The headlines about China’s economy over the last few weeks have fluctuated from one extreme to the other. Depending on your favorite news site, you could be reading an article titled, “China is a Mess,” “What if the China Panic is all Wrong?” or “3 Reasons You Shouldn’t Worry About China’s Economic Slowdown Just Yet.”
While there has been some very solid analysis written about China’s economyover the last few weeks, there has also been a lot of sensationalist noise in the Western media. I have always found that the best way to cut through the noise is to speak to individuals on the ground.
I was fortunate enough to spend the better part of the last month in China, traveling across four provinces to speak to Chinese and Western executives, government officials and long-time China watchers. I wrote about my first two weeks in this blog post where I share insights from meetings with executives at Chinese companies including Baidu, Xiaomi and Wanxiang.
My more recent trip came ahead of last week’s military parade in Beijing. It was an unusual experience, as the two most common complaints about living in Beijing – the pollution and traffic – were nowhere to be seen. By closing more than 10,000 factories and removing half of the city’s cars from the road in advance of the parade, the sky was a picturesque “military parade blue,” and travel times across the city were at a minimum. This made my drive from the central business district on the east side of the city to the Summer Palace in the upper west side much more manageable than it would be under typical driving conditions.
I was there to speak at a closed door executive forum for over 200 Chinese senior executives. The participants were primarily CEOs and CFOs for medium and large Chinese state-owned and private corporations. All participants were either currently investing overseas or had existing international operations.
I spoke about Chinese companies and the challenges their executives tend to face when expanding and operating in international markets. The day-long event was the highlight of my trip as it provided ample opportunities to formally and informally interact with the Chinese business leaders at the forefront of their firms’ international expansion strategy. Throughout the day, and into the evening, I put my Mandarin skills to good use and had very candid one-on-one conversations with what can be a fairly reserved group.

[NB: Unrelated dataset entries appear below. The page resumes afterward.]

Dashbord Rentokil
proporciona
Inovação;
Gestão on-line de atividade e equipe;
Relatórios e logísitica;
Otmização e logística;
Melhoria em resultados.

Despite the news headlines in the West, I did not get a sense that the executives I spoke to were panicking about the state of the Chinese economy. What was intriguing, however, was the impact of current economic conditions on their overseas investment plans. In the past, I had most often heard from Chinese executives that they wanted to expand overseas to acquire advanced capabilities (i.e. technology, talent, management know-how) or get closer to international customers, but this past week I found that many of the executives I spoke to expressed “market diversification,” i.e. beginning to lessen their reliance on the single Chinese marketplace, as a key driver for why they were looking out.

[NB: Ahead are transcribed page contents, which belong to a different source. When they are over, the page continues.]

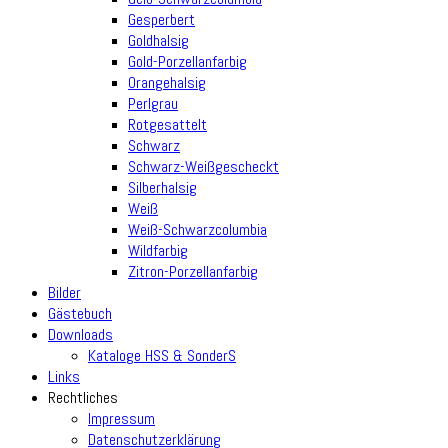
Gesperbert
Goldhalsig
Gold-Porzellanfarbig
Orangehalsig
Perlgrau
Rotgesattelt
Schwarz
Schwarz-Weißgescheckt
Silberhalsig
Weiß
Weiß-Schwarzcolumbia
Wildfarbig
Zitron-Porzellanfarbig
Bilder
Gästebuch
Downloads
Kataloge HSS & SonderS
Links
Rechtliches
Impressum
Datenschutzerklärung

Consistent with the general trend that we have been seeing, executives from private companies were most interested in expanding their international footprint. For example, the CFO from a large private food and beverage company told me about her firm’s current plans to expand into Southeast Asia in order to reach new consumers. She said that the hyper-competitive domestic marketplace and slowing economic performance were two major reasons why they were looking out. On the other hand, the chairman of a major state-owned enterprise in the industrial space talked about his firm’s decision to enter markets in the Middle East as an outlet to compensate for overcapacity back home.
While the executives I spoke with were not panicking about stock market fluctuations or currency devaluation, there was a clear sense that everyone recognized the days of double-digit economic growth are over, and the strategies that led to their firm’s initial success will not be effective in today’s operating environment—and certainly not tomorrow’s.